(SUPPLIED INFORMATION begins)

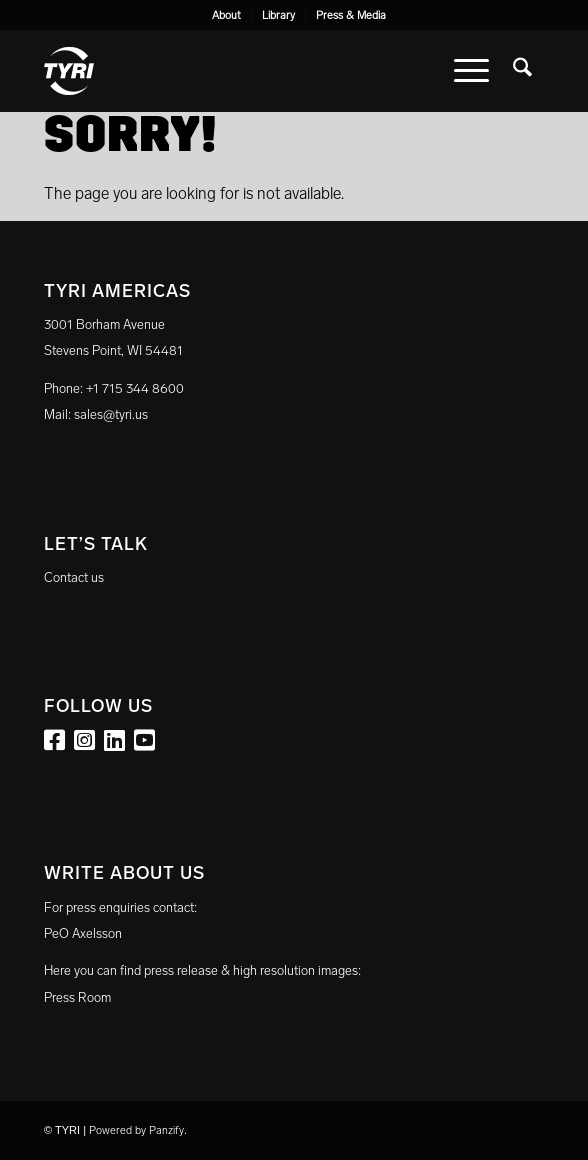  Describe the element at coordinates (77, 997) in the screenshot. I see `Press Room` at that location.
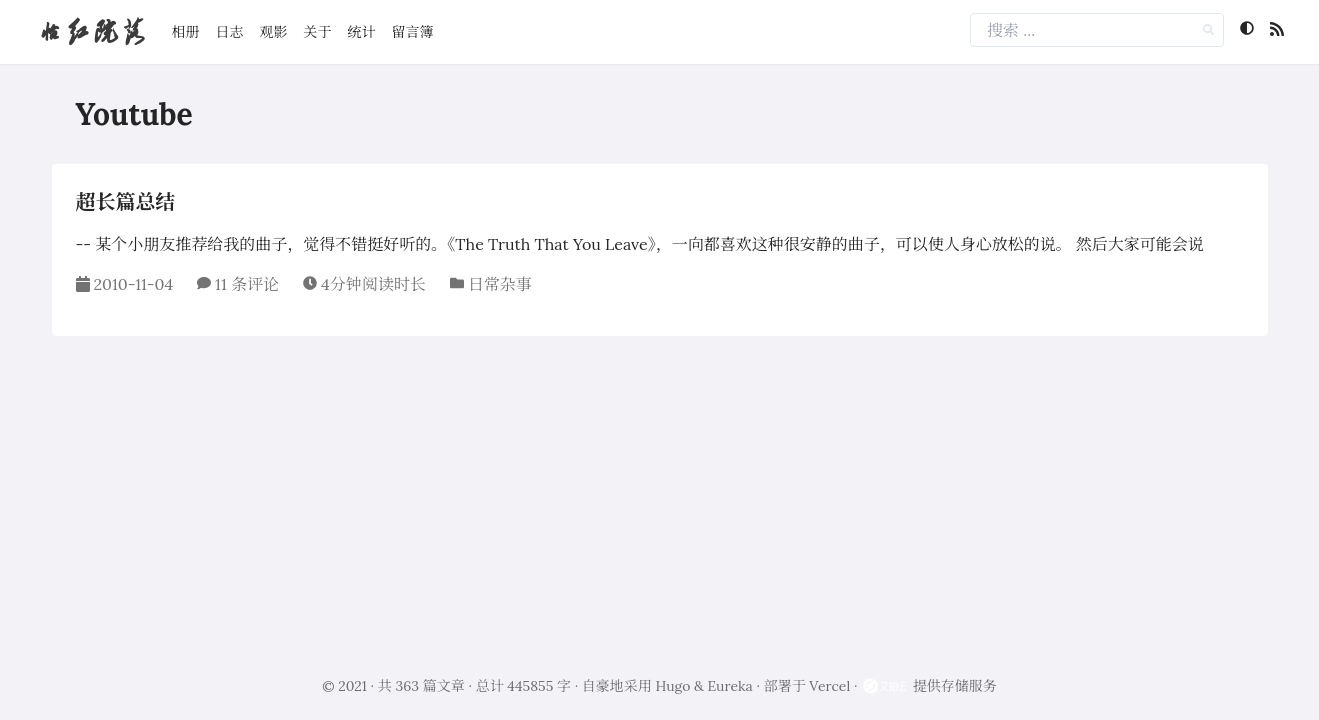 Image resolution: width=1319 pixels, height=720 pixels. I want to click on 观影, so click(274, 32).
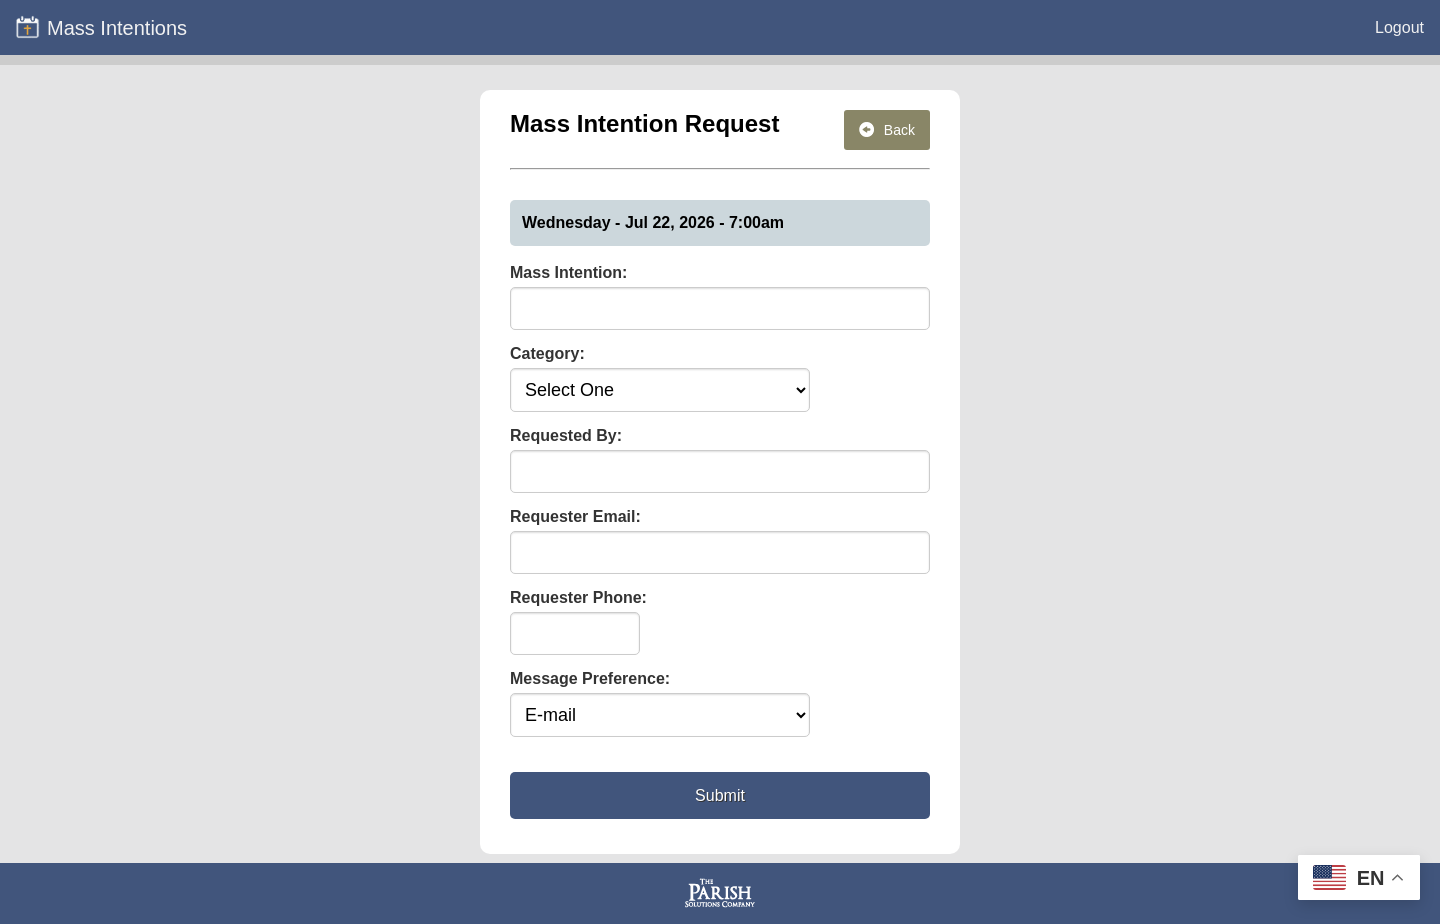  What do you see at coordinates (101, 27) in the screenshot?
I see `Mass Intentions` at bounding box center [101, 27].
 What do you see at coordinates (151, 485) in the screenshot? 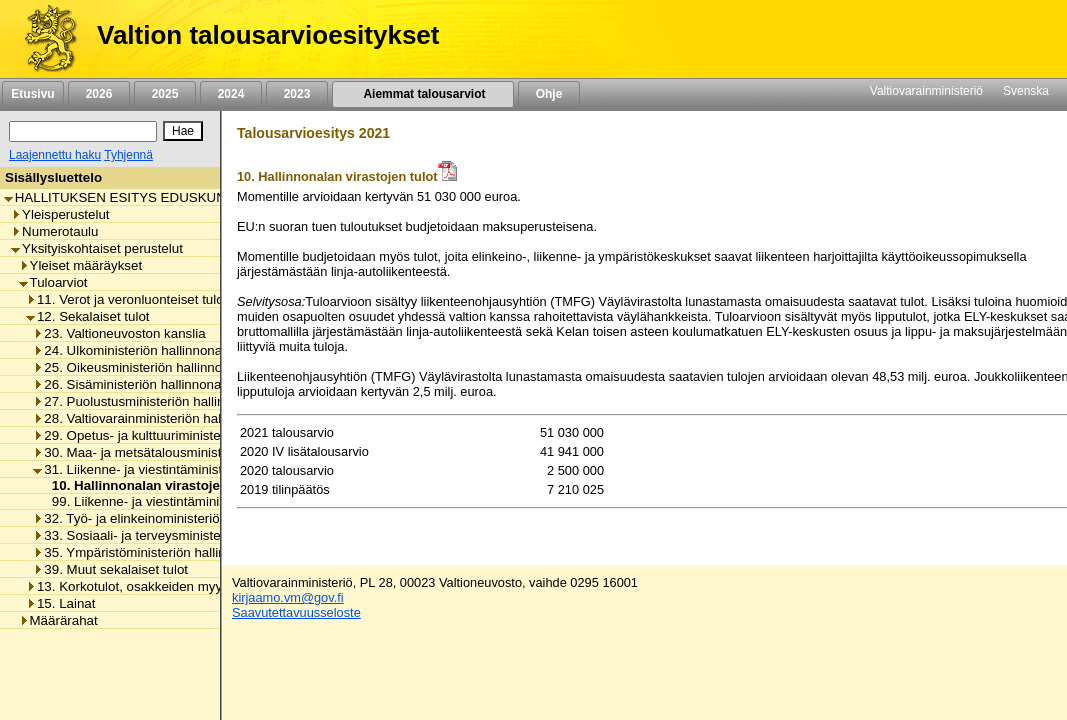
I see `10. Hallinnonalan virastojen tulot [listitem]` at bounding box center [151, 485].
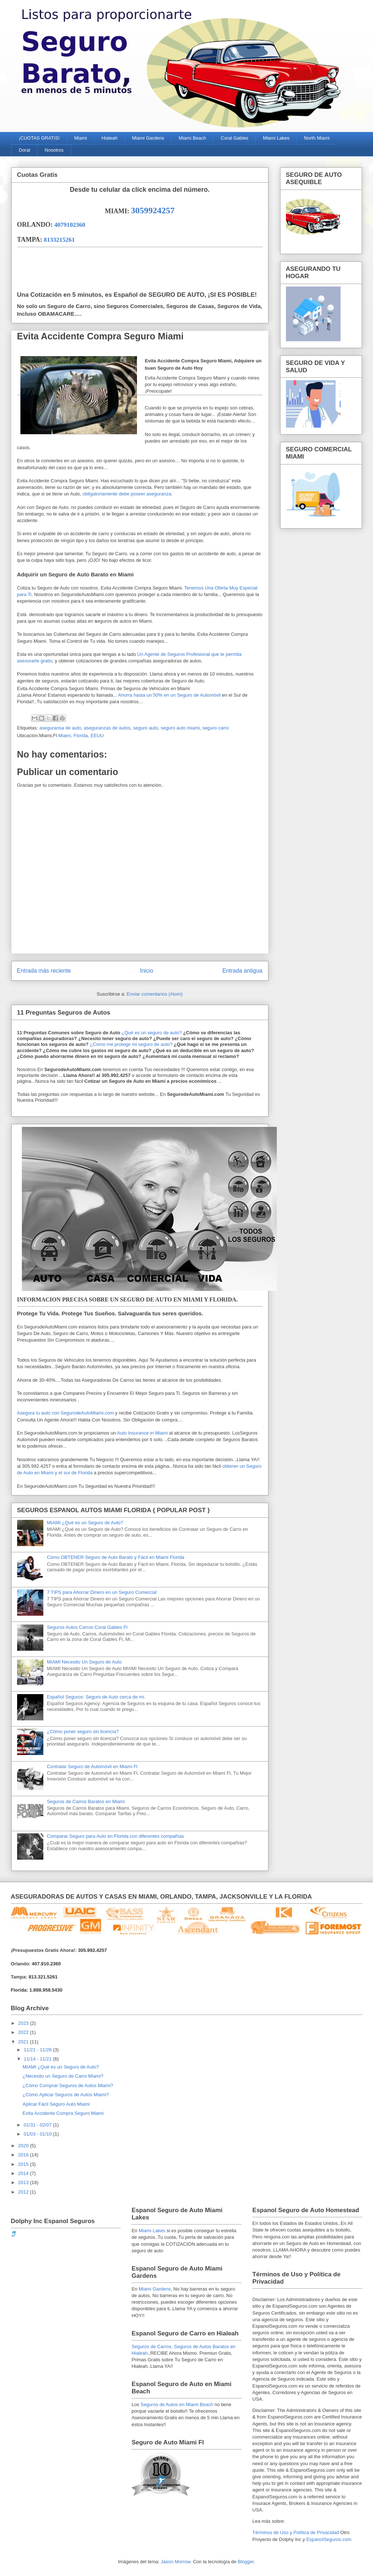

(SUPPLIED INFORMATION ends)

* [WHAT YOU NEED TO DO]:
Only an exact copy belongs in the answer: the lines from the one containing "What do you see at coordinates (151, 485)" through the end of the records, both ends included, minus the pictures.

* [SOLUTION TO THIS PROBLEM]:
 What do you see at coordinates (151, 485) in the screenshot? 
I see `10. Hallinnonalan virastojen tulot [listitem]` at bounding box center [151, 485].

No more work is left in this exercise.